A number of variables had large amounts of missing data. For example, sputum smear results and results for drug sensitivities were available for less than half of the cohort. This may relate to such results only having been recorded by TB services when they were deemed of clinical importance, such as resistance to a particular drug (recording only where tests had been performed and results obtained). However, it implies that these variables, in particular, were not reliably reported. Better recording of data would help to ensure that analyses were more reliable. Interestingly, MCA is a method used to explore patterns of missing data by categorizing missing data and including it in analyses, e.g. see Greenacre [Reference Greenacre7]. This technique could have been applied for the current dataset to assess whether missing data for specific variables differed from data that were better reported.

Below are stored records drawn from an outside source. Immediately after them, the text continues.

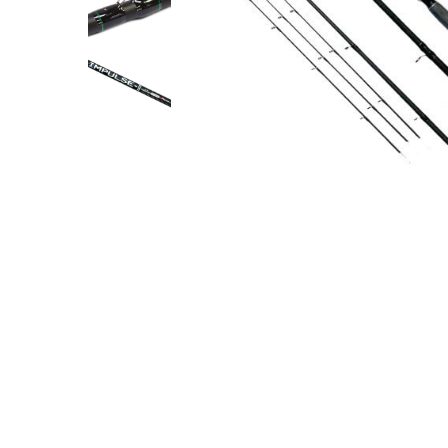
Lansete Feeder, Stationar, Pluta
Mulinete Feeder, Stationar, Pluta
Fire feeder, stationar
Plute si Indicatoare
Platforme feeder, suporturi,
tripoduri
Plumbi, cosulete, momitoare
Carlige Feeder, Stationar
Mincioguri si juvelnice
Accesorii monturi
Genti, huse, galeti
Accesorii si instrumente
Nada, momeala, aditivi
Pescuit la rapitor
Lansete la rapitor
Mulinete la rapitor
Fire rapitor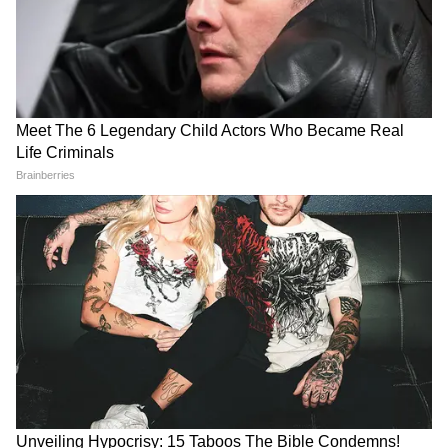
প্রকল্প থেকে বঞ্চিত হবেন না।
4
10
Image Credit :
Asianet News
১ জুলাই থেকে টাকা ঢোকা শুরু
বাতিল হওয়া আবেদন বাদ দিয়ে বাকি যোগ্য
উপভোক্তাদের অ্যাকাউন্টে ১ জুলাই থেকে টাকা
জমা পড়া শুরু হয়েছে। যাদের ব্যাঙ্ক সংক্রান্ত বা
নথির সমস্যা ছিল তাদের আরও ১০ দিন সময়
দেওয়া হয়েছে। অর্থাৎ ১০ জুলাই পর্যন্ত টাকা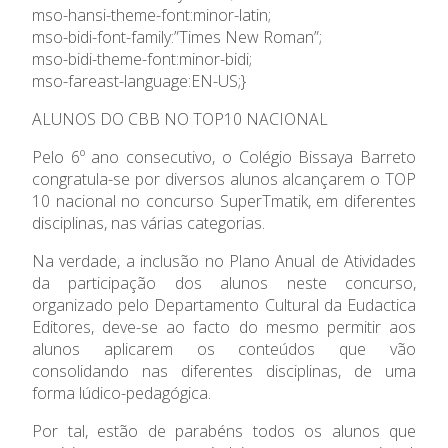
mso-hansi-theme-font:minor-latin;
mso-bidi-font-family:”Times New Roman”;
mso-bidi-theme-font:minor-bidi;
mso-fareast-language:EN-US;}
ALUNOS DO CBB NO TOP10 NACIONAL
Pelo 6º ano consecutivo, o Colégio Bissaya Barreto
congratula-se por diversos alunos alcançarem o TOP
10 nacional no concurso SuperTmatik, em diferentes
disciplinas, nas várias categorias.
Na verdade, a inclusão no Plano Anual de Atividades
da participação dos alunos neste concurso,
organizado pelo Departamento Cultural da Eudactica
Editores, deve-se ao facto do mesmo permitir aos
alunos aplicarem os conteúdos que vão
consolidando nas diferentes disciplinas, de uma
forma lúdico-pedagógica.
Por tal, estão de parabéns todos os alunos que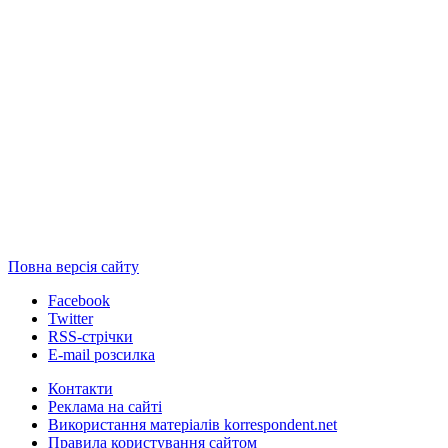
Повна версія сайту
Facebook
Twitter
RSS-стрічки
E-mail розсилка
Контакти
Реклама на сайті
Використання матеріалів korrespondent.net
Правила користування сайтом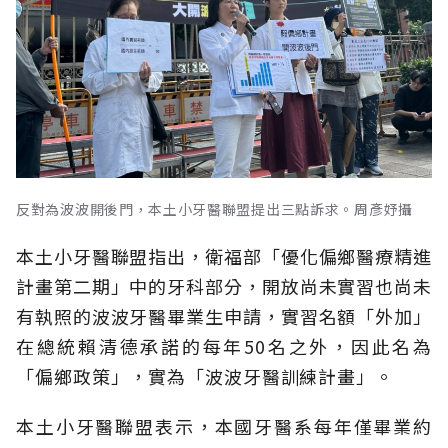
反對為波波開後門，本土小牙醫聯盟提出三點訴求。周彥妤攝
本土小牙醫聯盟指出，衛福部「優化偏鄉醫療精進
計畫第二期」中的牙科部分，開放尚未實習也尚未
有執照的波波牙醫畢業生申請，實習名額「外加」
在總統賴清德承諾的每年50名之外，因此名為
「偏鄉政策」，實為「波波牙醫訓練計畫」。
本土小牙醫聯盟表示，本國牙醫系每年僅畢業約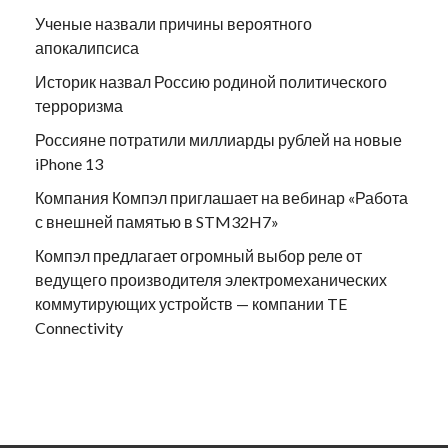
Ученые назвали причины вероятного
апокалипсиса
Историк назвал Россию родиной политического
терроризма
Россияне потратили миллиарды рублей на новые
iPhone 13
Компания Компэл приглашает на вебинар «Работа
с внешней памятью в STM32H7»
Компэл предлагает огромный выбор реле от
ведущего производителя электромеханических
коммутирующих устройств — компании TE
Connectivity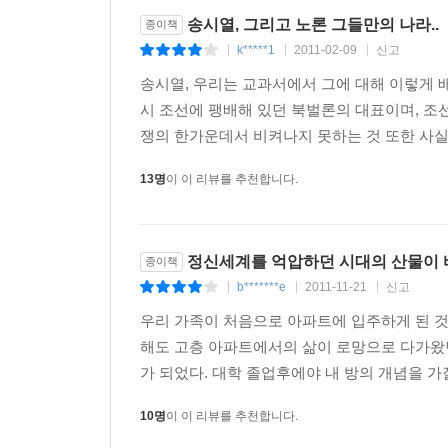
송시열, 그리고 노론 그들만의 나라..
종이책
지역감정이나 비이성적 당쟁이 나라의 운명을 결정
k*****1
2011-02-09
신고
|
|
|
경제·사회적으로 격변기의 한 가운데 있던 송시열
송시열, 우리는 교과서에서 그에 대해 이렇게 
그리고 그를 추종하는 세력들은 송시열에 대한 
시 조선에 팽배해 있던 북벌론의 대표이며, 조
성인으로 추앙되었고, 노론은 조선이 멸망한 이후
쟁의 한가운데서 비켜나지 못하는 것 또한 사실
별칭이 따라다니고 있다.
13명
이 이 리뷰를 추천합니다.
오늘날 지역감정에 기초한 정당의 지도자들은 그
지역감정은 인물에 대한 이성적인 접근조차 힘들게
어떤 결과를 잉태하는지, 그리고 이것은 결국 역사에
정신세계를 억압하던 시대의 산물이 
종이책
송시열과 그들의 이익에 의해 나라의 운명이 좌우
b*******e
2011-11-21
신고
|
|
|
나라의 운명을 결정하는 현 시대의 저급한 정치 인
우리 가족이 처음으로 아파트에 입주하게 된 것
해도 고층 아파트에서의 삶이 로망으로 다가왔
가 되었다. 대학 졸업후에야 내 방의 개념을 가질
10명
이 이 리뷰를 추천합니다.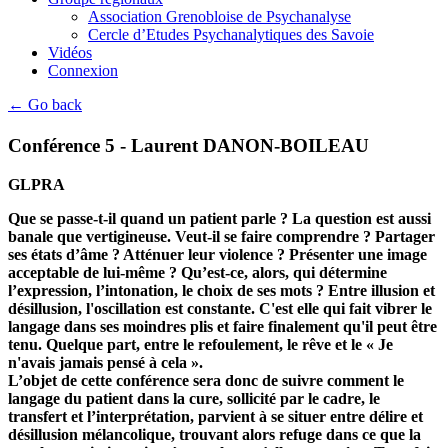
Association Grenobloise de Psychanalyse
Cercle d’Etudes Psychanalytiques des Savoie
Vidéos
Connexion
← Go back
Conférence 5 - Laurent DANON-BOILEAU
GLPRA
Que se passe-t-il quand un patient parle ? La question est aussi
banale que vertigineuse. Veut-il se faire comprendre ? Partager
ses états d’âme ? Atténuer leur violence ? Présenter une image
acceptable de lui-même ? Qu’est-ce, alors, qui détermine
l’expression, l’intonation, le choix de ses mots ? Entre illusion et
désillusion, l'oscillation est constante. C'est elle qui fait vibrer le
langage dans ses moindres plis et faire finalement qu'il peut être
tenu. Quelque part, entre le refoulement, le rêve et le « Je
n'avais jamais pensé à cela ».
L’objet de cette conférence sera donc de suivre comment le
langage du patient dans la cure, sollicité par le cadre, le
transfert et l’interprétation, parvient à se situer entre délire et
désillusion mélancolique, trouvant alors refuge dans ce que la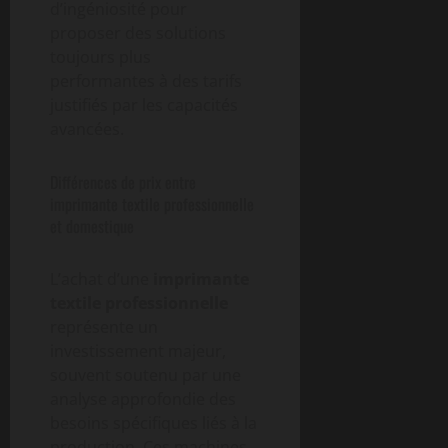
d’ingéniosité pour
proposer des solutions
toujours plus
performantes à des tarifs
justifiés par les capacités
avancées.
Différences de prix entre
imprimante textile professionnelle
et domestique
L’achat d’une
imprimante
textile professionnelle
représente un
investissement majeur,
souvent soutenu par une
analyse approfondie des
besoins spécifiques liés à la
production. Ces machines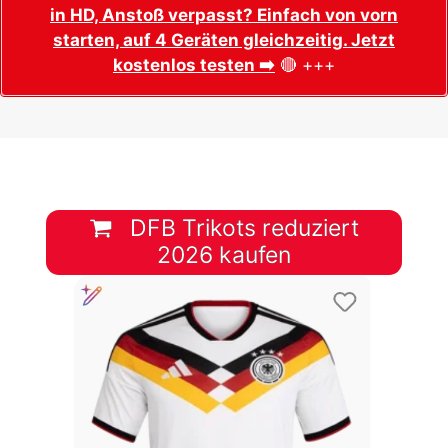
in HD, Anstoß verpasst? Einfach von vorn
starten, auf 4 Geräten gleichzeitig. Jetzt
kostenlos testen ➡️
🔴 +++
DFB Trikots reduziert
2026 kaufen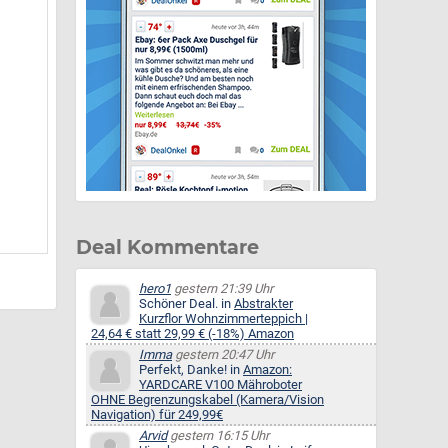
Deal Kommentare
hero1
gestern 21:39 Uhr
Schöner Deal. in
Abstrakter
Kurzflor Wohnzimmerteppich |
24,64 € statt 29,99 € (-18%) Amazon
Imma
gestern 20:47 Uhr
Perfekt, Danke! in
Amazon:
YARDCARE V100 Mähroboter
OHNE Begrenzungskabel (Kamera/Vision
Navigation) für 249,99€
Arvid
gestern 16:15 Uhr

Although this was beyond the aim of our study we are currently assessing data from the ETS dataset to better understand what the missing data might represent and, therefore, clarify reasons for non-reporting of data. In the current study only two-dimensional analyses were carried out to simplify the interpretation of results. In reality, the association between variables may be multidimensional and reveal further relationships between variable categories. However, for the purposes of using MCA as a commissioning tool multidimensional analyses are unlikely to be of significant added benefit.

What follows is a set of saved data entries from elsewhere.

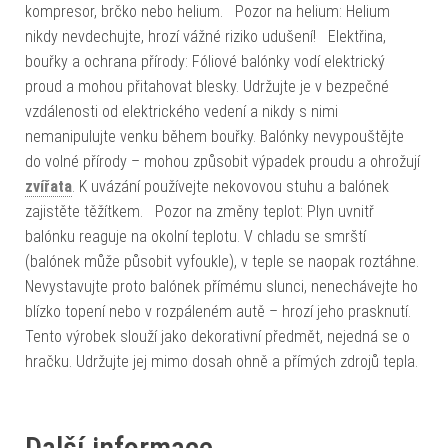
kompresor, brčko nebo helium. Pozor na helium: Helium
nikdy nevdechujte, hrozí vážné riziko udušení! Elektřina,
bouřky a ochrana přírody: Fóliové balónky vodí elektrický
proud a mohou přitahovat blesky. Udržujte je v bezpečné
vzdálenosti od elektrického vedení a nikdy s nimi
nemanipulujte venku během bouřky. Balónky nevypouštějte
do volné přírody – mohou způsobit výpadek proudu a ohrožují
zvířata
. K uvázání používejte nekovovou stuhu a balónek
zajistěte těžítkem. Pozor na změny teplot: Plyn uvnitř
balónku reaguje na okolní teplotu. V chladu se smrští
(balónek může působit vyfoukle), v teple se naopak roztáhne.
Nevystavujte proto balónek přímému slunci, nenechávejte ho
blízko topení nebo v rozpáleném autě – hrozí jeho prasknutí.
Tento výrobek slouží jako dekorativní předmět, nejedná se o
hračku. Udržujte jej mimo dosah ohně a přímých zdrojů tepla.
Další informace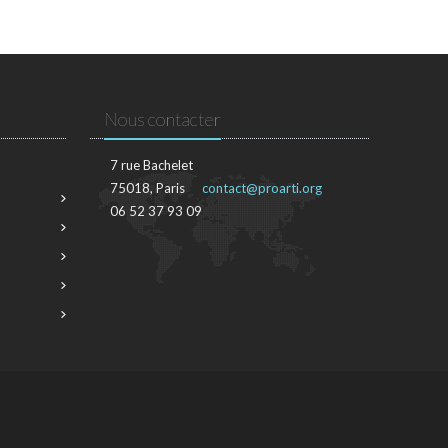
Nous contacter
7 rue Bachelet
75018, Paris
contact@proarti.org
06 52 37 93 09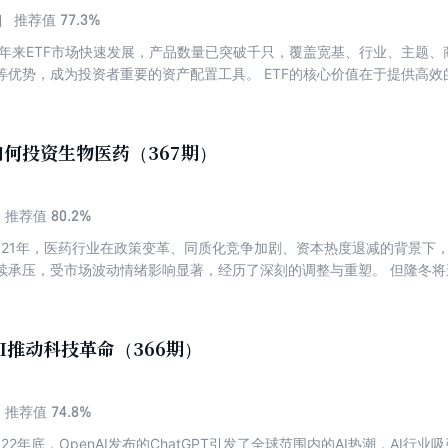
77.3%
推荐值
近年来ETF市场快速发展，产品数量已突破千只，覆盖宽基、行业、主题
等优势，成为投资者重要的资产配置工具。 ETF的核心价值在于提供高
宽基ETF适合长期配置，行业/主题ETF可捕捉结构性机会，商品ETF
升投资效率。此外，ETF折溢价套利、跨境配置等功能为专业投资者提供
基与行业轮动不断带动ETF市场长期繁荣。面对琳琅满目的ETF产品矩阵
何投资生物医药（367期）
刊精选10篇文章，带大家轻松玩转ETF。 【目录】 关于《雪球专刊》 内容概
 行情分化下，ETF或是最优投资工具 3. 最强港股ETF指数投资指南 4. 商
A股、港股、美股红利指数大对比 6. 10年来每年都赚钱的ETF组合 7. 一文搞
80.2%
推荐值
做？ 9. 如何构建ETF投资体系：从分类到配置的全方位指南 10. 这也
2021年，医药行业在政策变革、同质化竞争加剧、资本热度退减的背景下
 【编辑推荐】 《雪球专刊》是国内领先的投资交流交易平台“雪球”上的
续承压，受市场波动情绪影响显著，经历了深刻的调整与重塑。 但隆冬
生的大量高质量财经类UGC产生，按照不同专题进行组织、编辑和校对。
品创新、采购机制改革及制度重构为突破口的价值重估进程。创新兑现度
间使用雪球的朋友，提供最好的阅读体验。
+跨境突围”的双轮驱动模式已然成型。 医药行业具备内需驱动的刚需属性，
块长期性成长。那么处于“聚光灯”之下的医药行业，在未来将呈现出怎样
I推动科技革命（366期）
分析其投资逻辑并抓住投资机遇？ 本期专刊精选9篇文章，带大家一同领
74.8%
推荐值
022年底，OpenAI发布的ChatGPT引发了全球范围内的AI热潮，AI行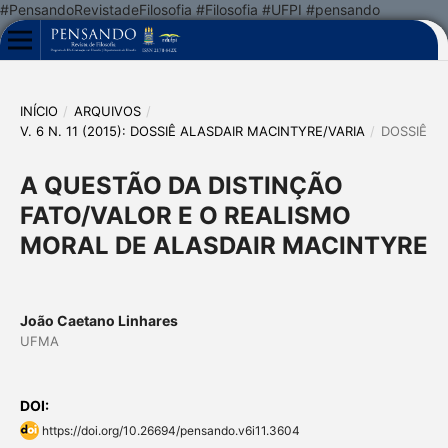
#PensandoRevistadeFilosofia #Filosofia #UFPI #pensando
INÍCIO
/
ARQUIVOS
/
V. 6 N. 11 (2015): DOSSIÊ ALASDAIR MACINTYRE/VARIA
/
DOSSIÊ
A QUESTÃO DA DISTINÇÃO
FATO/VALOR E O REALISMO
MORAL DE ALASDAIR MACINTYRE
João Caetano Linhares
UFMA
DOI:
https://doi.org/10.26694/pensando.v6i11.3604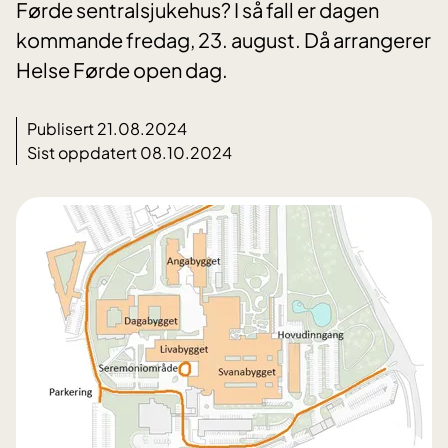
Førde sentralsjukehus? I så fall er dagen
kommande fredag, 23. august. Då arrangerer
Helse Førde open dag.
Publisert 21.08.2024
Sist oppdatert 08.10.2024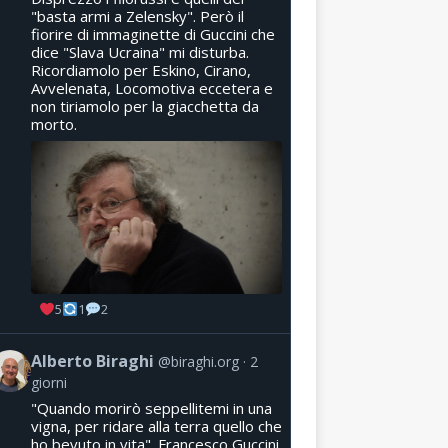
"basta armi a Zelensky". Però il
fiorire di immaginette di Guccini che
dice "Slava Ucraina" mi disturba.
Ricordiamolo per Eskino, Cirano,
Avvelenata, Locomotiva eccetera e
non tiriamolo per la giacchetta da
morto.
5
1
2
Alberto Biraghi
@biraghi.org
2
giorni
"Quando morirò seppellitemi in una
vigna, per ridare alla terra quello che
ho bevuto in vita". Francesco Guccini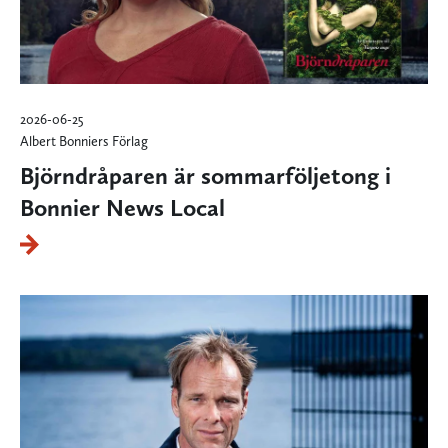
2026-06-25
Albert Bonniers Förlag
Björndråparen är sommarföljetong i
Bonnier News Local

In conclusion, we present an analytical technique that allows analysis of multiple datasets that can contain different data types. This tool can be used as an epidemiological method to inform commissioning priorities in healthcare such as TB service provision. Whilst users should be aware of the limitations, MCA is an efficient technique that effectively produces a data map displaying association. This may be of particular use where large amounts of heterogenous data are available.
ACKNOWLEDGMENTS
Our thanks to the continued efforts of TB Services in North East London without whose help this work could not have been conducted.
DECLARATION OF INTEREST
T.W.R. and W.R. are both employed on a full-time basis by the National Health Service.